Our understanding of materiality
A key question for any company that seeks to take a long-term view and enable sustainable progress is what this means in the context of its own business and industry: which of its activities and which topics are “material” to achieving this goal?
We first began to address a specific sustainability issue more than 20 years ago when we drew attention to the potential risks created by climate change. Our first effort to disclose sustainability-related information dates back to 1999, when we published a Corporate Environmental Report covering the business year of 1998.
Our overarching commitment
Reflecting this long-standing engagement for sustainable progress, our understanding of “materiality” has developed gradually over time. Our Sustainability Mission Statement, issued together with our initial reports, was the first document to make a public statement; it sought to emphasise the comprehensive nature of our commitment to long-term value creation and listed the areas of our business we considered relevant to this goal.
Over the years, we gradually developed a broader understanding of “corporate responsibility”, though still based on the key notions of long-term value creation and sustainable progress. Reflecting this, we updated our overarching statement and reissued it as our Commitment to Corporate Responsibility: It continues to express our overarching commitment and describes, in general terms, what goals we pursue in which areas of our business.
Our Commitment to Corporate Responsibility
“Corporate responsibility” expresses Swiss Re’s commitment to being an open, honest and transparent organisation that treats all its stakeholders – employees, shareholders, clients, government agencies and the general public – with respect and integrity. In particular, we aim to take a long-term view and to play our part in enabling sustainable progress.
Sustainability as a guiding principle
Sustainable progress – or sustainability – can be described as development that meets the needs of the present without compromising the ability of future generations to meet their needs. To be sustainable, progress must improve economic efficiency, protect and restore ecological systems, and enhance social wellbeing. In all our main activities aimed at implementing corporate responsibility, the principle of sustainability is a key criterion:
- Business solutions
Within our core business of re/insurance and asset management, we strive to develop innovative solutions that help to tackle key environmental and social challenges. To achieve this, we work together with our clients and partners, both in the private and public sectors.
- Risk intelligence
We develop and apply tailor-made tools to extend the scope of our risk management. This enables us to identify and appropriately address sustainability-related and emerging risks in our core business.
- Stakeholder dialogue
Through regular dialogue with our clients and other stakeholders, we help to develop effective responses to sustainability and other key issues, by raising awareness of both the risks and the opportunities arising from them.
- Our footprint
We apply best-practice standards of resource management to our properties and logistic operations as well as guidelines to our sourcing activities. In doing so, we continually reduce Swiss Re’s direct environmental impact.
- Active in society
Playing an active role in society beyond our core business is important to us. Globally, we empower vulnerable communities to become more resilient to risk and, where we have offices, we encourage volunteering activities and support local institutions.
- Our employees
We want to provide our employees with a working environment conducive to their professional and personal development. We nurture a culture of diversity and inclusion across the company, offer excellent training possibilities, and provide a range of health and other benefits.

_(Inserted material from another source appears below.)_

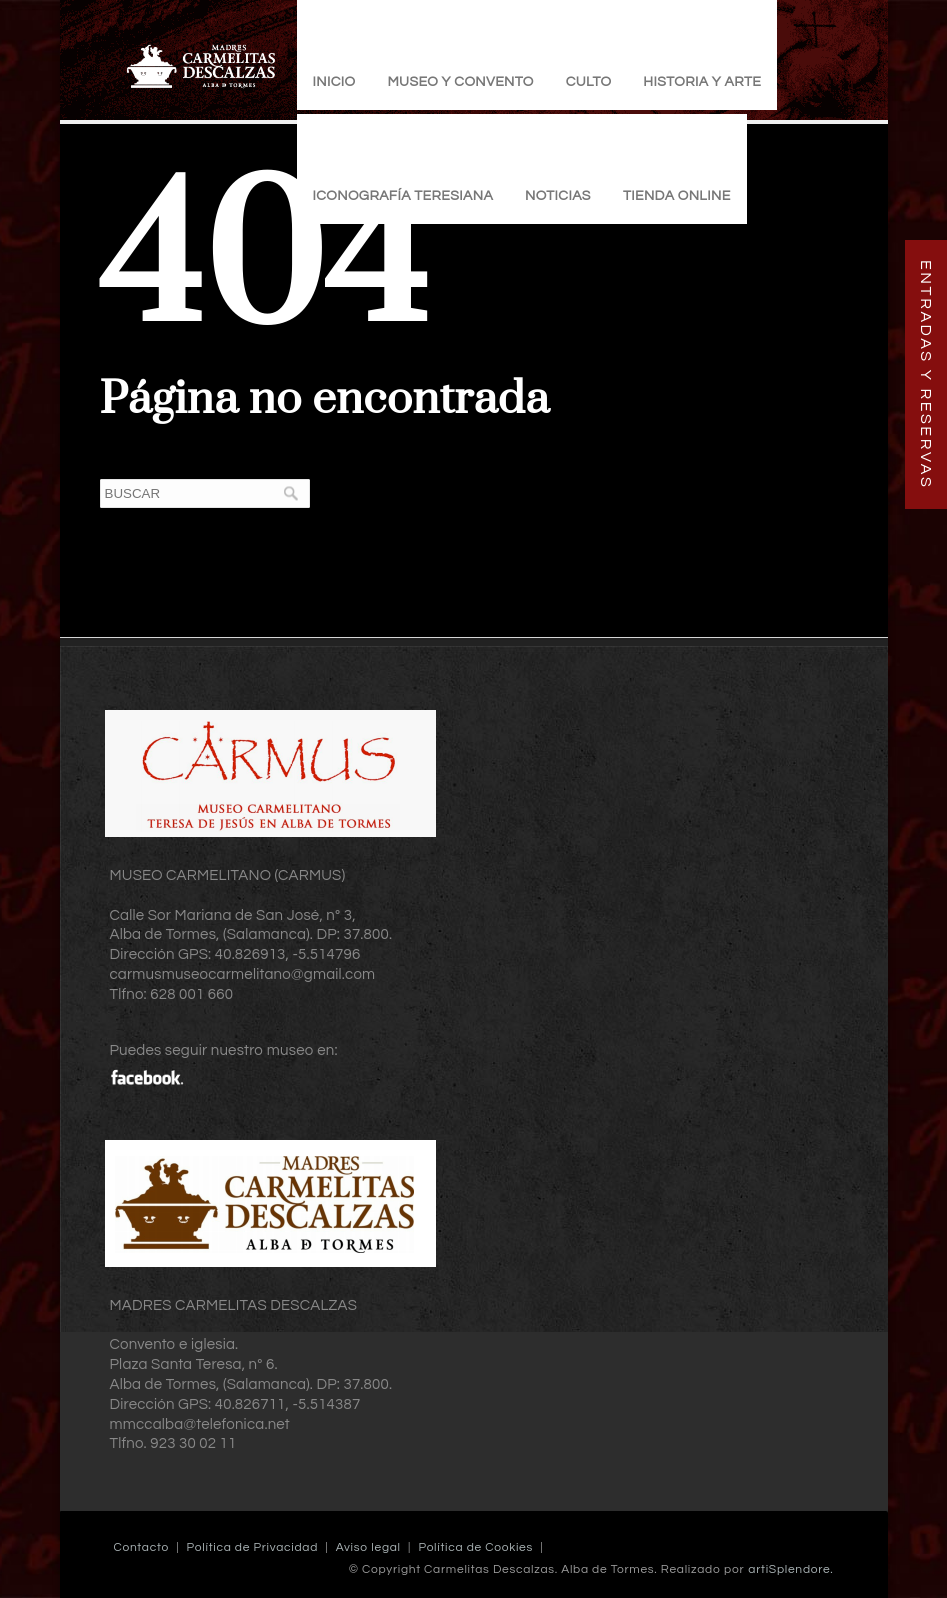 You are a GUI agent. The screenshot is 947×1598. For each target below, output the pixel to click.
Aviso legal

How we determine key sustainability issues
Our Commitment to Corporate Responsibility is what it says: It expresses our overarching commitment to long-term value creation and our general goals in this respect. It does not, however, specify the specific issues we consider material because these may evolve and change over time.
To determine these material issues, we continuously harness the deep understanding of re/insurance markets and the risk expertise that are embedded in our company. In many areas of our business, we have special teams, functions and processes to identify and address issues relevant to sustainable development. Using this embedded know-how means that we employ a decentralised approach to identify material issues.
In our core re/insurance business, we have special units, such as our Global Partnerships function in the Group or the Environmental & Commodity Markets department in our Corporate Solutions Business Unit, that identify underinsured markets and risks, and seek to expand re/insurance protection through commercially viable solutions. (See special section “Corporate responsibility in context: Expanding re/insurance protection”.)
In our risk management, the challenge is to identify sustainability risks we feel we should not re/insure for ethical reasons, and other risks that may pose a challenge to our own business. We conduct this analysis through our Sustainability Risk Framework and other tailor-made risk management tools.
The expertise embedded in our core business and the issues we identify in this way directly influence the priorities of our stakeholder dialogue, our internal environmental management and our commitment to play an active role in society through the Swiss Re Foundation.
You can find a full list of material issues for all the relevant areas of our business in “Overview of all material issues”.
2014 Financial Report
This includes a “corporate responsibility” section focusing on the link to financial performance (See Corporate responsibility).
Materiality has been a key topic in recent discussions about corporate responsibility reporting. It is our impression, however, that not everyone understands this term in the same way. Some stakeholders define materiality as all of a company’s actions that impact the environment and society; others narrow down materiality to those aspects that have a tangible link to a company’s financial performance.
These two notions of materiality lead to significant differences in reporting focus and scope. This is why we have started to provide an extended chapter on corporate responsibility in our Financial Report that focuses on actions with a strong link to our financial performance.